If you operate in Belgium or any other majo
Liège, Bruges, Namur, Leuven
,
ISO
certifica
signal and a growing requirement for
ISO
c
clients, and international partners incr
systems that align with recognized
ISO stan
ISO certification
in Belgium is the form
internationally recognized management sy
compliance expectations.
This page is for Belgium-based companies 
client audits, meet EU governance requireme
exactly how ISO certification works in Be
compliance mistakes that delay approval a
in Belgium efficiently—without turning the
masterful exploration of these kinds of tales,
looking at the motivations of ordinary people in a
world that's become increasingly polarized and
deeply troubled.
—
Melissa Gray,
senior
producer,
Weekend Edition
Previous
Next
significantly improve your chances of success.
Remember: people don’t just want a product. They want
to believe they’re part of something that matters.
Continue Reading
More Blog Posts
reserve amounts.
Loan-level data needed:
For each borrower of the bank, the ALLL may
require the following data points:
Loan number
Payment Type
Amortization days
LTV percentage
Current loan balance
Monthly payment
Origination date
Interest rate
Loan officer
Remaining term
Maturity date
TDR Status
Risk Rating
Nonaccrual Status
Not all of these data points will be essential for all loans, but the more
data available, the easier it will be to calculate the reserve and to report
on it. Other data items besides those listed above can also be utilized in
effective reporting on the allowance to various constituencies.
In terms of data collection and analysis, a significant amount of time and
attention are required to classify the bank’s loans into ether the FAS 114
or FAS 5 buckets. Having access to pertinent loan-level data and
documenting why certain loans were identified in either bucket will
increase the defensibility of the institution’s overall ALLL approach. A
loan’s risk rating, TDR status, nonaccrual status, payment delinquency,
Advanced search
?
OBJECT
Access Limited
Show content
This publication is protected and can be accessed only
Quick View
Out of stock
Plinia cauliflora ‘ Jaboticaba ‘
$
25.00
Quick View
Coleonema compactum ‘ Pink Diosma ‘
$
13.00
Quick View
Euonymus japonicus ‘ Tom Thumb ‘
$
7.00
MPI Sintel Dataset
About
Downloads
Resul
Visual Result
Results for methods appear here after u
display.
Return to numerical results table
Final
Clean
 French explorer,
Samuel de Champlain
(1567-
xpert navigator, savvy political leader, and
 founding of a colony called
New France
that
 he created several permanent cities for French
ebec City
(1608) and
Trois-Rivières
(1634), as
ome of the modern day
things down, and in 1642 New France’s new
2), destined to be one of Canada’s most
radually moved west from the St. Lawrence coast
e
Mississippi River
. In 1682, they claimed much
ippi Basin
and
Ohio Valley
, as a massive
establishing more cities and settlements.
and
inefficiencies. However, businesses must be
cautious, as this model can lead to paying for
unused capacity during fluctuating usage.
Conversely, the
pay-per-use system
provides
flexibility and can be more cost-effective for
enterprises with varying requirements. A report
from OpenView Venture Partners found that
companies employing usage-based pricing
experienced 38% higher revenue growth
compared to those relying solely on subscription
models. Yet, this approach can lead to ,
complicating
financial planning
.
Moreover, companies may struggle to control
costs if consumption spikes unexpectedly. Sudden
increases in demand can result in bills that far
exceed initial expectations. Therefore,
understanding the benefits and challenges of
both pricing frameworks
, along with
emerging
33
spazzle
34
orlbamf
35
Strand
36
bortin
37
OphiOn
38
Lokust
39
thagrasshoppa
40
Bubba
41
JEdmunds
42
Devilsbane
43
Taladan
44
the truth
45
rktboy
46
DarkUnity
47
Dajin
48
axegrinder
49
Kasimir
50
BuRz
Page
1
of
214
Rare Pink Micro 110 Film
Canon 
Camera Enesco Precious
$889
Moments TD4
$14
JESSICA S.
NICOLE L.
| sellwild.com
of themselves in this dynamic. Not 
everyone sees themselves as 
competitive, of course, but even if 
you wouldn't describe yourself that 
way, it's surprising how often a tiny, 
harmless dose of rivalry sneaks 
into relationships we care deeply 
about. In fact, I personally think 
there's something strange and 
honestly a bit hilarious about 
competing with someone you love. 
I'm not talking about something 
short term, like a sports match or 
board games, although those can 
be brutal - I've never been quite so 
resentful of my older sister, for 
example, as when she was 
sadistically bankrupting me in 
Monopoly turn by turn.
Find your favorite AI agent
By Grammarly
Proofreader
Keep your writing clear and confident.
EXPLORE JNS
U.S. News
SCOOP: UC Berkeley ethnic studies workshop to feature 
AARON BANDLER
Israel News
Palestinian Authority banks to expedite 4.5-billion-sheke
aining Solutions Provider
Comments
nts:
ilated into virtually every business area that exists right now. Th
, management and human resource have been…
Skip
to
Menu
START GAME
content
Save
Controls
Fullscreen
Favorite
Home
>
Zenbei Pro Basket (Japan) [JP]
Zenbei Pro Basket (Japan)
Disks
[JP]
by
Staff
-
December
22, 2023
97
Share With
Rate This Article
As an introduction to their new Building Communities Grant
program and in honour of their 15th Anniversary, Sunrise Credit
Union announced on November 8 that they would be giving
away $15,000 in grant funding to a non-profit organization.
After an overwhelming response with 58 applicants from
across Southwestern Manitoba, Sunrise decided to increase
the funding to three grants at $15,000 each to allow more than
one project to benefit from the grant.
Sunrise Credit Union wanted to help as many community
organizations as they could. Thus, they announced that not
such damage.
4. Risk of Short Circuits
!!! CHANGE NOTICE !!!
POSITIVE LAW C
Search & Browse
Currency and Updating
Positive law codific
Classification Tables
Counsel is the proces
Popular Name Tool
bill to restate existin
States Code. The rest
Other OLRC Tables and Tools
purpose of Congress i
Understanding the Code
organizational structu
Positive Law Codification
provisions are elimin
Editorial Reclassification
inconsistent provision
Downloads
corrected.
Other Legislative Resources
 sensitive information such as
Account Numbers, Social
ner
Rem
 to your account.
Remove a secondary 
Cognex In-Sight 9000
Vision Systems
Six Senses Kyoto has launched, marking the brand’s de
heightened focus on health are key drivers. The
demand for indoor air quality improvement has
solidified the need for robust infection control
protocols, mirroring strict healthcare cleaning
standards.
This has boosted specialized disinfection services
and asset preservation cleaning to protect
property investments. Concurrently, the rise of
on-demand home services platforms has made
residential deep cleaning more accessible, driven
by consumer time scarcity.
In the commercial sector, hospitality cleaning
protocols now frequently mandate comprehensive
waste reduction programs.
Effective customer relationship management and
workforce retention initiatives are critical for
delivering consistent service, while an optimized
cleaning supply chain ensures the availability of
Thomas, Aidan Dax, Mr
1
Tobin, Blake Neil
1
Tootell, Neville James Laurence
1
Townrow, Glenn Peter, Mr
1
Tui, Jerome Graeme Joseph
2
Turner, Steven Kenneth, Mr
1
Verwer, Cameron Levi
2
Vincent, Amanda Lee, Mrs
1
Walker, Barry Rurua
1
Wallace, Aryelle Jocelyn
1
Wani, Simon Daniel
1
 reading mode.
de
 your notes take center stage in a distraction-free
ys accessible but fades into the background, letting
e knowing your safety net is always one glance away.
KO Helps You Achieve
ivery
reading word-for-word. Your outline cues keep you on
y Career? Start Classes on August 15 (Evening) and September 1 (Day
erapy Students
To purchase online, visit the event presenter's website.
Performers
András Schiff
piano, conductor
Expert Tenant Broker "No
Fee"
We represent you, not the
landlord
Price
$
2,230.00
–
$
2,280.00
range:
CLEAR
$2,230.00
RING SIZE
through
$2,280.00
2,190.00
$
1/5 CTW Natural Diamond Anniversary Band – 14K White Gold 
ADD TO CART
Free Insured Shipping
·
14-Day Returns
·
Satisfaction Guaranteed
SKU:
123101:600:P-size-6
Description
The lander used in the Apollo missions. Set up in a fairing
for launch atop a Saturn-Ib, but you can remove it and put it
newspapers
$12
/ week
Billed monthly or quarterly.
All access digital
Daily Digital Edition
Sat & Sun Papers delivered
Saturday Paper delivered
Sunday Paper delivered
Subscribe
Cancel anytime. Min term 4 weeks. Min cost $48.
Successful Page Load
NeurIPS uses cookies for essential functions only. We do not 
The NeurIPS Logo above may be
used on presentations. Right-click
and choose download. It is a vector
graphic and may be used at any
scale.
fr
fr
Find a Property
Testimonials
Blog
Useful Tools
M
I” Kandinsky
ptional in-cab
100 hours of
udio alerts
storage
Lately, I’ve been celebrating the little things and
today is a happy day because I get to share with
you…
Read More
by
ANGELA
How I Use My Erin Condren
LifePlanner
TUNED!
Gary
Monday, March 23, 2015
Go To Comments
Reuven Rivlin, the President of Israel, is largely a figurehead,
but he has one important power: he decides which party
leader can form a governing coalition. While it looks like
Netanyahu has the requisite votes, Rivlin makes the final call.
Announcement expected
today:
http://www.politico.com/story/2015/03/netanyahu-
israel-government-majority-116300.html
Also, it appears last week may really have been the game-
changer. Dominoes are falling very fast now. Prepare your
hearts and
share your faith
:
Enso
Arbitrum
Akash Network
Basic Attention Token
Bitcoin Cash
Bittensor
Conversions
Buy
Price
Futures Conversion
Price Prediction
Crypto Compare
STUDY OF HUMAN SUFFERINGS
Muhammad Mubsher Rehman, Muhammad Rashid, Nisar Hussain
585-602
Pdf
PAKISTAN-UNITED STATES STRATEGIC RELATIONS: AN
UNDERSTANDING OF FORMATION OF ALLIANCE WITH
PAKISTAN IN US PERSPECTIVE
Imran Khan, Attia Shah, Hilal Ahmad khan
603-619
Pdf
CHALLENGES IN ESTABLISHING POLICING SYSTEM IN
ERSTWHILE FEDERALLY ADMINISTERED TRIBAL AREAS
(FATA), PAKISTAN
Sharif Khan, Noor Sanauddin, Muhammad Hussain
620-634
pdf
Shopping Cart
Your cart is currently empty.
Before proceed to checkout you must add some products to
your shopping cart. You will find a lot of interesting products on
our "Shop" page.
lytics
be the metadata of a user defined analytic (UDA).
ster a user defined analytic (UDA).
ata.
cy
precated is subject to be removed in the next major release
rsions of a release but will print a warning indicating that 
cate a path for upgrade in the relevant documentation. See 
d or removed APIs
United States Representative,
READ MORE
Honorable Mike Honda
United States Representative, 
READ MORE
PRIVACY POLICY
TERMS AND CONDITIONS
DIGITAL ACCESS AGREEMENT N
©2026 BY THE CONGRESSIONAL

• _Exercise brief_:
Look through the data above and return each line where the string "Japan" occurs.

• _Your response_:
Zenbei Pro Basket (Japan) [JP]
Zenbei Pro Basket (Japan)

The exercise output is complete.